Brendan, Darren Aronofsky says that he looked at a ton of people for the role of Charlie in The Whale but wasn’t sure anyone could do justice to it until he came to you.
FRASER He didn’t know if he was going to make the movie or not when I met him. I didn’t even have sight of the screenplay before I met him. I was just glad that he was interested in me doing this, and he did intimate that it was important to him to hire someone who was hungry, no pun intended. When I did get sight of the screenplay, it made my teeth sweat. He staged a reading at St. Mark’s in Greenwich with Sadie Sink and [The Whale‘s playwright and screenwriter] Sam Hunter — it is, like with Elegance, Sam’s story in a way — and eventually we moved forward.

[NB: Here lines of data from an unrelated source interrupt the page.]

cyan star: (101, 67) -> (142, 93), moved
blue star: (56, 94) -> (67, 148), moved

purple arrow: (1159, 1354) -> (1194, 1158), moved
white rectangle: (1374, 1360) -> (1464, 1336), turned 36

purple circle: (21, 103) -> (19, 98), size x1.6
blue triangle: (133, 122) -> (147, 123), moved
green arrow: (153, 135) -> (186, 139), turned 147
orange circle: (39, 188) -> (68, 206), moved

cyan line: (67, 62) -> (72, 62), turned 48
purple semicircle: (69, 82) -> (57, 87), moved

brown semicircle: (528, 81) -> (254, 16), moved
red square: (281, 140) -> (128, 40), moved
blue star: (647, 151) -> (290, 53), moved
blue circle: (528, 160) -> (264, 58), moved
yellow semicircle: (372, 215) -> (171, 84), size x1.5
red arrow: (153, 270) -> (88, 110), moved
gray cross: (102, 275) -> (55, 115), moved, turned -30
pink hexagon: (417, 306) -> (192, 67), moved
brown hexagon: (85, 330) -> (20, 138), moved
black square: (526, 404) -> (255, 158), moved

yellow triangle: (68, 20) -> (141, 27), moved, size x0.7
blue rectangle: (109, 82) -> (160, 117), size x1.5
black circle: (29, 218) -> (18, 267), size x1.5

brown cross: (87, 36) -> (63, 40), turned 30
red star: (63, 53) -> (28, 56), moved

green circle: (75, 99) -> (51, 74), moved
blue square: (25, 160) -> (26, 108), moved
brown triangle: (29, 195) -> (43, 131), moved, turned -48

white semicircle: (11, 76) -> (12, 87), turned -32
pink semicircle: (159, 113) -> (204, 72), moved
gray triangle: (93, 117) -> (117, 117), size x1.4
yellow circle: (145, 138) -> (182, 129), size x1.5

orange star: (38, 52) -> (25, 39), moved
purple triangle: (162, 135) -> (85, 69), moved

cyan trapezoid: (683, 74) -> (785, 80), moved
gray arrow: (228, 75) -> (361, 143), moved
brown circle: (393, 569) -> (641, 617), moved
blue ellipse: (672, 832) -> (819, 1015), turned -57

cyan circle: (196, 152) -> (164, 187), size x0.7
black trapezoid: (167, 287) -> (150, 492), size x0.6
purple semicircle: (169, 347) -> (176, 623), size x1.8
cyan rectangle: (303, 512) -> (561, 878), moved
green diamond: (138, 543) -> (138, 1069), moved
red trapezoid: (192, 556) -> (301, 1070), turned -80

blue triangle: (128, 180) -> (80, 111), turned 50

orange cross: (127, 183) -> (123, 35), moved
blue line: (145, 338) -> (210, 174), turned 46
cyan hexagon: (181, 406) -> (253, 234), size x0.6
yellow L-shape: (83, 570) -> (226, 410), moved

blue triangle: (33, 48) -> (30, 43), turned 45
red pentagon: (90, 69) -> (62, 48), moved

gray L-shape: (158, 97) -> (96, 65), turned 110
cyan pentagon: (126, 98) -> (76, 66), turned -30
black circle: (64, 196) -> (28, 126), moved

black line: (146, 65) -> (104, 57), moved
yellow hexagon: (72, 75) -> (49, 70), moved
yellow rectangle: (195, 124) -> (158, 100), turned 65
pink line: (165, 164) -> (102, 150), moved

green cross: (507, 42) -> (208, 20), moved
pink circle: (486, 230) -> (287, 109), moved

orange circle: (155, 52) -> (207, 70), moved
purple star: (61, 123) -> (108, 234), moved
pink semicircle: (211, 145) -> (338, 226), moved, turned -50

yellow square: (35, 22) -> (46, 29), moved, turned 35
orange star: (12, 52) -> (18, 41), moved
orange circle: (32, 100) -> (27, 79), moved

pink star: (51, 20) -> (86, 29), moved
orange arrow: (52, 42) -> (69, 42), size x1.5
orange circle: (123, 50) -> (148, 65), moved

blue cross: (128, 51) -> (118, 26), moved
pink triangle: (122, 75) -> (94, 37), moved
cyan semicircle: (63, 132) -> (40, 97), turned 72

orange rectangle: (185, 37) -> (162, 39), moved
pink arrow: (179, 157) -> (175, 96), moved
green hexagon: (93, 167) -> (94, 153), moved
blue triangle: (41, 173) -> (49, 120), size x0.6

Let’s close with the best piece of advice you’ve received.
BUTLER “Make it about the work.” There’s so much noise around, so much that can end up blowing you like a flag in the wind.
FARRELL Before I did my first American film, Pierce Brosnan got me in a bear hug, picked me up and said, “Keep being bold.” I don’t know that he knew that I was bold, but it was a lovely thing to hear.
SANDLER A lot of the guys I’ve worked with over the years, older actors and actresses, like to say before we move on from a setup, “Let’s go one more and see what happens. We’re here, it’s set up, let’s go one more.” Sometimes you land on something you weren’t expecting.
FRASER Ian McKellen [Fraser’s co-star in Gods and Monsters] said, “Approach each role as if it’s the first and the last time you will act,” and that’s stayed with me.
POPE “Audiences are unreliable, but you are not.” When you do the work and investigate and excavate and find out your why, the sky can be the limit. They will always be unreliable, but when you do those things, you are not.
QUAN Had you told me a year ago, “Ke, you’ll be among these amazing actors,” I would’ve said, “Get the F out of here.” Winning the lottery would be easier than being at this table. So I hope my story inspires others. If they have any doubt about what they can accomplish or that their dream can come true, well, look at me. My dream came true. Be patient. Your time will come.
Interview edited for length and clarity.